Any thoughts or observations appreciated!

-Doug


----------



## WVMountaineerJack (Apr 17, 2012)

Vinometers only are supposed to work on dry wines, were your fruit wines dry? CC


----------



## Runningwolf (Apr 17, 2012)

I think they are basically very inacurate for most wines. Even the dealers I know that sell them will discourage their customers from buying them. But there are people that insist on getting them so they carry them for those customers.


----------



## doughowe (Apr 17, 2012)

CrackedCork said:


> Vinometers only are supposed to work on dry wines, were your fruit wines dry? CC



ahh..thanks Cracked! My pinot gris has 0.5% residual sugar, so it's basically dry and had a pretty accurate read in the vinometer I think. The blueberry is about 4% sugar and the blackberry is around 1% residual sugar. So maybe the lack of dryness in the fruit wines is the major culprit. Thanks for the tip CrackedCorn!
-Doug


----------



## winemaker_3352 (Apr 17, 2012)

Runningwolf said:


> I think they are basically very inacurate for most wines. Even the dealers I know that sell them will discourage their customers from buying them. But there are people that insist on getting them so they carry them for those customers.




I agree - i would not rely on these to give accurate readings.


----------



## robie (Apr 17, 2012)

They are notoriously inaccurate with ANY wine.


----------



## Luc (Apr 18, 2012)

The work of the Vinometers is based on the capillar working of fluids.
However a fluid with sugar dissolved in it has a very different cappilar working as a fluid without.
So that makes a vinometer totally unreliable as you never know how much sugar is in your finished wine.

I am starting (shortly) a series of 9 articles on my web-log about all ways to measure alcohol in wine,
and the accuracy of these. So stay tuned.

Luc


----------



## jswordy (Apr 19, 2012)

robie said:


> They are notoriously inaccurate with ANY wine.


 
The sugar and also any solids in the wine will throw it off, as well as the temperature of the fluid tested, since viscosity improves as temps go down. I got one as part of a used equipment sale, and I used it once. It was way wrong. I'd rather figure abv by potential alcohol readings. Even that has its detractors, but I think it's far more accurate than the vinometer. The gold standard is supposed to be a refractometer, and they are very accurate once you learn how to use one, but though I lust after it I can't justify the price for what I'm doing. Someday maybe I'll find one used. 

Vinometers are cheap to buy - and you get what you pay for!


----------



## applelover12 (Feb 10, 2016)

a vinometer cannot work if there is CO2 in the wine. It will not be accurate. 
Also, if there are sugar in the wine it will not work. 

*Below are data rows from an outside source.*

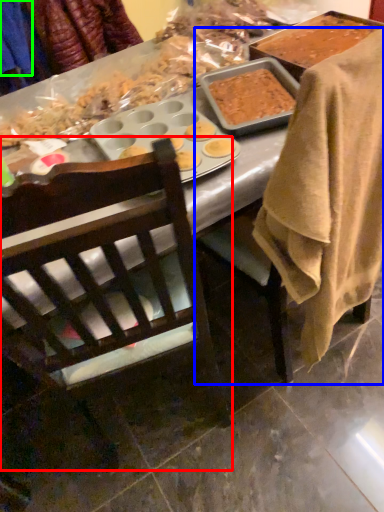 Question: Considering the real-world distances, which object is farthest from chair (highlighted by a red box)? chair (highlighted by a blue box) or clothing (highlighted by a green box)?

Choices:
 (A) chair
 (B) clothing

Answer: (B) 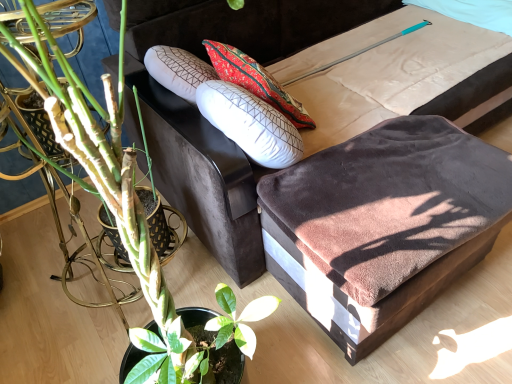 The width and height of the screenshot is (512, 384). Find the location of `brown suede ottoman at center`. brown suede ottoman at center is located at coordinates (296, 96).

Describe the element at coordinates (296, 96) in the screenshot. I see `brown suede ottoman at center` at that location.

Locate an element on the screen. This screenshot has width=512, height=384. brown suede ottoman at center is located at coordinates (296, 96). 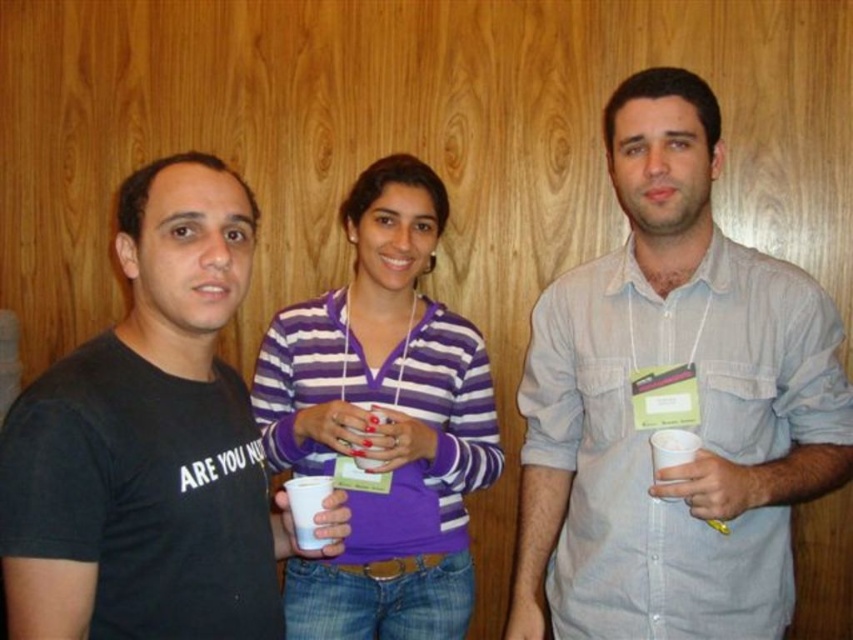 Question: Can you confirm if purple striped sweater at center is positioned to the right of white paper cup at right?

Choices:
 (A) no
 (B) yes

Answer: (A)

Question: Is purple striped sweater at center above white paper cup at right?

Choices:
 (A) no
 (B) yes

Answer: (B)

Question: Which point is farther to the camera?

Choices:
 (A) (485, 433)
 (B) (259, 490)
 (C) (670, 440)
 (D) (682, 221)

Answer: (A)

Question: Which point appears farthest from the camera in this image?

Choices:
 (A) (378, 376)
 (B) (648, 438)
 (C) (22, 637)

Answer: (A)

Question: Which object is farther from the camera taking this photo?

Choices:
 (A) white paper cup at right
 (B) purple striped sweater at center
 (C) black cotton t-shirt at left
 (D) light blue shirt at center

Answer: (B)

Question: Can you confirm if purple striped sweater at center is positioned to the right of white paper cup at center?

Choices:
 (A) yes
 (B) no

Answer: (A) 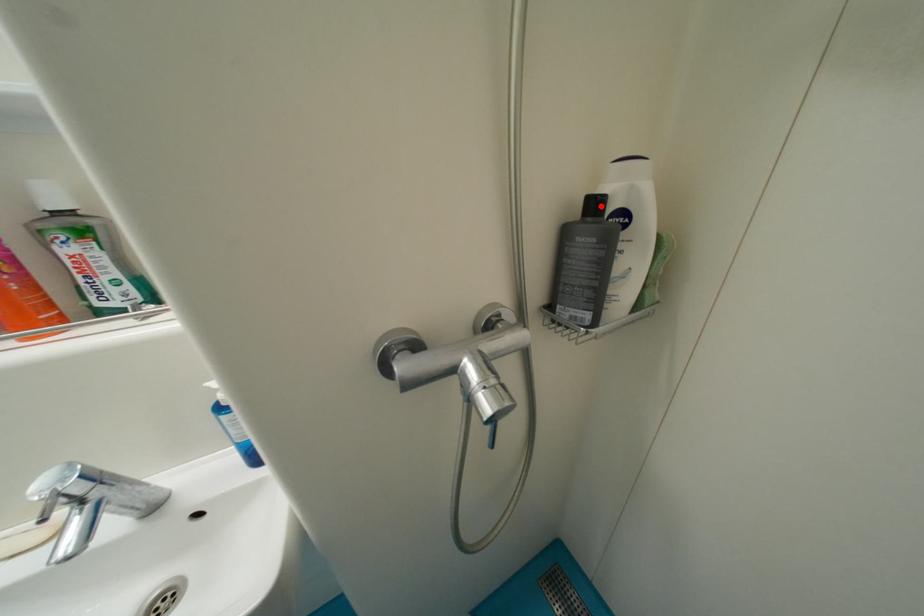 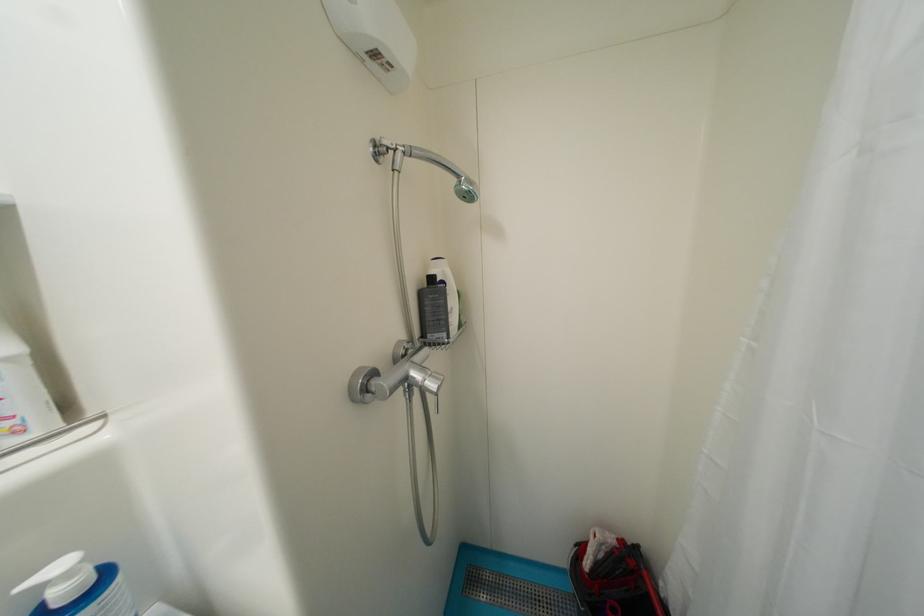 Where in the second image is the point corresponding to the highlighted location from the first image?

(439, 281) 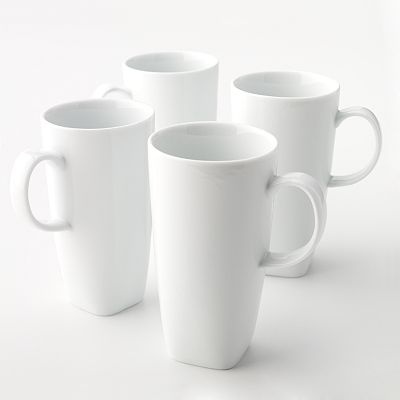 Locate an element on the screen. coffee cups is located at coordinates (89, 130), (163, 73), (278, 108), (221, 198). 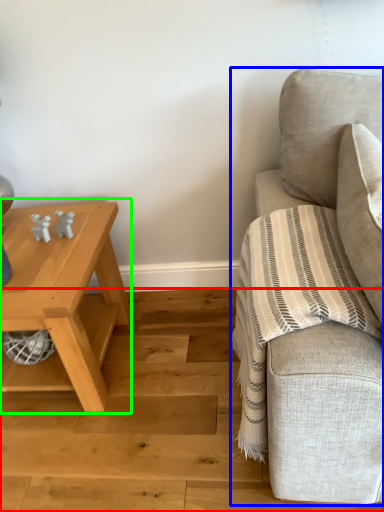 Question: Which is nearer to the stair (highlighted by a red box)? studio couch (highlighted by a blue box) or table (highlighted by a green box).

Choices:
 (A) studio couch
 (B) table

Answer: (B) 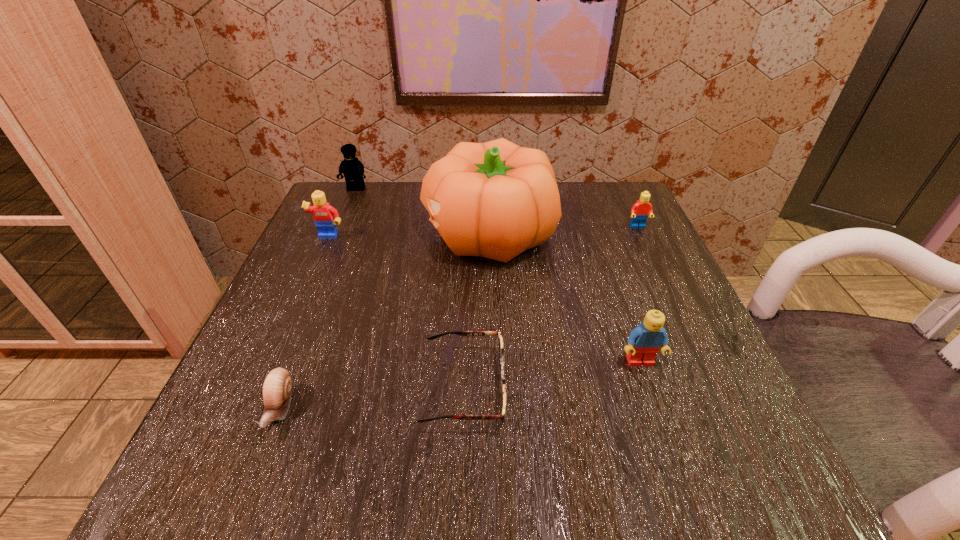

At last the wine has to be clear otherwise fining agent, yeast etc. can and will affect the reading.


----------



## JohnT (Feb 10, 2016)

Do yourself a favor. Toss that thing in the trash and purchase a hydrometer.


----------



## dralarms (Feb 10, 2016)

JohnT said:


> Do yourself a favor. Toss that thing in the trash and purchase a hydrometer.




Need a 1000 like button.


----------